Why States May Want To Exempt NIL Income from Taxation
Even though the downsides to exempting NIL income from taxation are clear, according to a Poole Thought Leadership article, there are at least two reasons why states may want to follow Arkansas’s lead.
First, the costs may not outweigh the benefits. Many states tax income at fairly low rates. For instance, a state like North Carolina may only be missing out on $9 million per year in tax revenues if NIL income becomes tax-exempt. Meanwhile, states’ additional financial benefits from their schools’ strong athletic programs likely far exceed these lost tax revenues. For instance, Spectrum News 1 reports that the Ohio State University home college football playoff game in December 2024 brought in $12 million in additional revenues that the school would not have had if the team did not make the playoff.
Second, there may be a higher cost of not acting. The schools in the few states without an income tax currently have a financial advantage over the rest when recruiting elite talent. However, as more states like Arkansas pass laws exempting NIL income from taxation, the financial penalty for not doing so will increase.
Will States Follow Arkansas In Making NIL Tax-Exempt?
Even though Arkansas was the first state to act, many other states are considering laws exempting NIL income from taxation. For instance, Sports Illustrated has reported that Illinois, Louisiana, Alabama, and Georgia proposed bills along these similar lines. The North Carolina legislature has not proposed a bill yet. However, Bloomberg reports that they are seriously considering exempting NIL income. Many of these states also happen to have elite college athletics programs, such as the top football programs like the University of Alabama, the University of Georgia, and Louisiana State University, which combine for 20 national championships. On the basketball side, these states include the Tobacco Road basketball programs of Duke University, the University of North Carolina, North Carolina State University, and Wake Forest University, which combine for 13 national championships.
Exempting NIL income from taxation clearly signals a commitment to their school’s athletics. In states where collegiate sports are financially important aspects of their economy, states may benefit far beyond the revenue they forgo from collecting taxes on NIL. Schools in states that levy an income tax are already at a competitive financial disadvantage relative to schools in states like Texas, Florida, and Tennessee that do not tax income. Other states may imitate Arkansas’s actions to give their schools that same advantage.
However, if more states follow Arkansas’s lead, the financial advantage will steadily decline, leaving college athletes a uniquely protected class of taxpayers. Questions might arise about why this tax advantage does not spill over to pro athletes. In fact, Forbes reported that All-Pro WR Tyreek Hill chose to play for the Miami Dolphins over the New York Jets due in part to state income taxes. If high-impact college athletics programs are good for a state’s finances, could the same arguments also be made for high-impact pro sports teams?

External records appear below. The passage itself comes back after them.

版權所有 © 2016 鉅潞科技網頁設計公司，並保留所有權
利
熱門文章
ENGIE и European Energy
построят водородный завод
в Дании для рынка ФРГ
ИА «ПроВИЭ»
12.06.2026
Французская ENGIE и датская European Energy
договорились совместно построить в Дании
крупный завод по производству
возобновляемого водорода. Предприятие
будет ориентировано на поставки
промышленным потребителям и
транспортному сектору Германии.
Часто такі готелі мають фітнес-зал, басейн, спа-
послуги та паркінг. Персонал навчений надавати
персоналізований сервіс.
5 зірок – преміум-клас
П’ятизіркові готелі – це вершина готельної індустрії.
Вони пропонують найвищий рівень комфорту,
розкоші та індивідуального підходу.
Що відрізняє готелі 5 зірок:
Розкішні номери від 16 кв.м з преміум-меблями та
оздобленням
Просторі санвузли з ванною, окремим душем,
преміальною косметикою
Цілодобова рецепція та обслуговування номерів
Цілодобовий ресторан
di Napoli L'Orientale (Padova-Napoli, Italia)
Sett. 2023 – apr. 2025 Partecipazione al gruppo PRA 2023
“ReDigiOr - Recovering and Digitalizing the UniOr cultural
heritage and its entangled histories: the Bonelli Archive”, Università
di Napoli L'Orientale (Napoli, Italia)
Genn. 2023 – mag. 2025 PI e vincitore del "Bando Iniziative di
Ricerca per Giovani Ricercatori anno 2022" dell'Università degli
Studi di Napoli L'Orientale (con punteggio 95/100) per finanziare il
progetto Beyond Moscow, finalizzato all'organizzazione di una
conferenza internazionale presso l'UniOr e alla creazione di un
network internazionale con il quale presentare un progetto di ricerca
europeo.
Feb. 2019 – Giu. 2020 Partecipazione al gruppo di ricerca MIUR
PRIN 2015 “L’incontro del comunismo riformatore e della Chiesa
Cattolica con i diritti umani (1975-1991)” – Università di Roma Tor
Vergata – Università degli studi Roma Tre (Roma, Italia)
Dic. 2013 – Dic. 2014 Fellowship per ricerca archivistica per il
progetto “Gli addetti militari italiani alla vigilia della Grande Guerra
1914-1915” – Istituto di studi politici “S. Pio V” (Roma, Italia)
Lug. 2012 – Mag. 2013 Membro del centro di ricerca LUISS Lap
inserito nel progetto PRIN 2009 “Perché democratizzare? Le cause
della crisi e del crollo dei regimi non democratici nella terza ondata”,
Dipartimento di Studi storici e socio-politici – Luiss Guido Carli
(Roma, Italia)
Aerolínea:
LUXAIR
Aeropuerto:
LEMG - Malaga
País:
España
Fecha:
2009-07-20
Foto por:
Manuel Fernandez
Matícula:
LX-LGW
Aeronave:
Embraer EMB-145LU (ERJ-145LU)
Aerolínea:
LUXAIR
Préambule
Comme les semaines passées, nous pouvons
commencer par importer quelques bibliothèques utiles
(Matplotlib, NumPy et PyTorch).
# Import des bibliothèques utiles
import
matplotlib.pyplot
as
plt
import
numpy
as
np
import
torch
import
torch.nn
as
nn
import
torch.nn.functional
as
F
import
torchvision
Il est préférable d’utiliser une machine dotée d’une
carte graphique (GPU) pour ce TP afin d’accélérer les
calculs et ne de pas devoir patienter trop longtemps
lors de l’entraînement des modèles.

Whether and to what extent states should exempt NIL income from taxation presents a unique perspective on the ever-evolving college athletics landscape. As schools continue to balance NIL, the transfer portal, and conference realignment, the fundamental question remains whether these student-athletes are, in fact, student-athletes. Leaders in Congress, athletic conferences, athletic departments, and school administrations are continuously exploring this era of college athletics. While income tax laws are just one piece of this puzzle, they reflect a domino falling in real-time.